Die Auflage sieht folgendes vor:
- Wenn Anforderungen zur Störfallbeherrschung entsprechend der atomrechtlichen Genehmigung nicht eingehalten werden, ist der Betrieb einzustellen.
- Bei Zweifeln an der Störfallbeherrschung aufgrund neuer Erkenntnisse muss die Behörde benachrichtigt werden. Zudem ist ein Projektplan zur Nachweisführung oder zur Nachrüstung vorzulegen. Der Betreiber muss den Betrieb spätestens nach drei Monaten einstellen, wenn bis dahin die Zweifel nicht beseitigt sind.
Das Bundesumweltministerium hält den Inhalt der Auflage zum Schutze der Bevölkerung weiterhin für erforderlich.

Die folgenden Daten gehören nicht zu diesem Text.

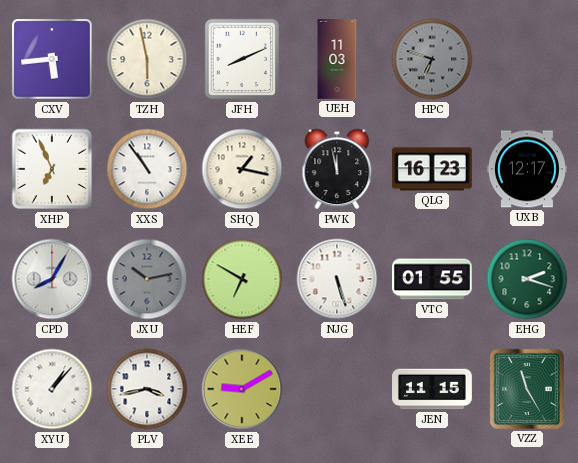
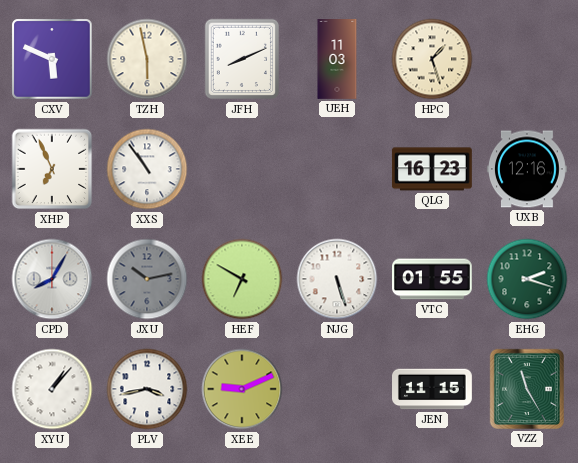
CXV: 5:44 -> 5:49
HPC: 6:48 -> 1:27
HPC dial: grey -> cream
SHQ: 1:17 -> none
PWK: 11:58 -> none
UXB: 12:17 -> 12:16
XEE: 9:10 -> 9:11
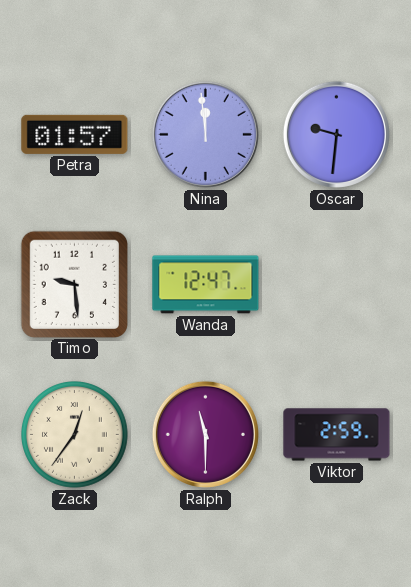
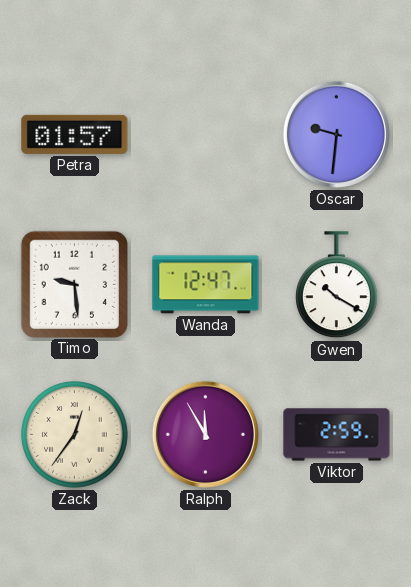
Nina: 11:59 -> none
Gwen: none -> 10:20
Ralph: 11:30 -> 11:55
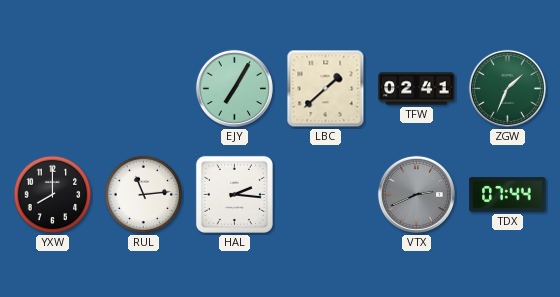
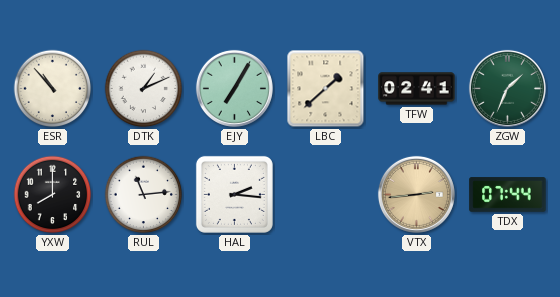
ESR: none -> 10:53
DTK: none -> 1:11
VTX: 2:41 -> 2:44
VTX dial: grey -> champagne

Die Auflage verlangt von der Betreiberin ein Verhalten, das den Anforderungen einer modernen nuklearen Sicherheitskultur entspricht. Ähnliche Regelungen gibt es in anderen modernen Industriestaaten (USA, Schweiz, Schweden). Das Bundesumweltministerium bedauert deshalb die Entscheidung des VGH. Sie verhindert die Durchsetzung notwendiger Betreiberpflichten. Die Entscheidung verschlechtert die Voraussetzungen zur Aufrechterhaltung der nuklearen Sicherheit in Deutschland.

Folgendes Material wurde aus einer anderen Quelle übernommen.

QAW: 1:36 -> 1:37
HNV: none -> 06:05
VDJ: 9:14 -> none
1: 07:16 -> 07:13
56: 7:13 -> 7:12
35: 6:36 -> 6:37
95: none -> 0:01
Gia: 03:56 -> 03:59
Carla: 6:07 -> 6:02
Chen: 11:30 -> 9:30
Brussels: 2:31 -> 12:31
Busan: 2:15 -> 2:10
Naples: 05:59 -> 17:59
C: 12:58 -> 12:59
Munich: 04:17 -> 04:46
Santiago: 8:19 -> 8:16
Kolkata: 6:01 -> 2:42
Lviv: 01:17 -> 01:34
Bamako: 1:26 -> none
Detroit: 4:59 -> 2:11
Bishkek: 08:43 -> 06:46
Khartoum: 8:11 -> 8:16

Das Bundesumweltministerium wird auf der Grundlage der Entscheidungsgründe des Gerichts prüfen,
- ob eine veränderte Auflage erlassen wird
- ob eine entsprechende Rechtsvorschrift oder sicherheitstechnische Regel geschaffen werden muss
- ob die noch offenen Hauptverfahren (Biblis und Philippsburg) letztinstanzlich bis zum Bundesverwaltungsgericht verfolgt werden.

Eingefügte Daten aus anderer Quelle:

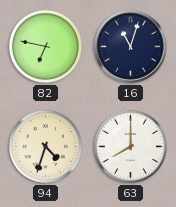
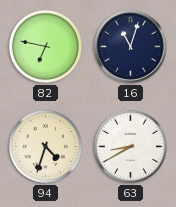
63: 8:00 -> 8:40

Das Bundesumweltministerium erwartet von den zuständigen Atomaufsichtsbehörden der Länder, dass die vom Gericht ausdrücklich bestätigten aufsichtlichen Mittel (z. B. Anordnungen) zur Behebung von Zweifeln an der Störfallbeherrschung im Sinne der Auflage zur Störfallbeherrschung und damit zum Schutz vor den Risiken der Atomenergie eingesetzt werden.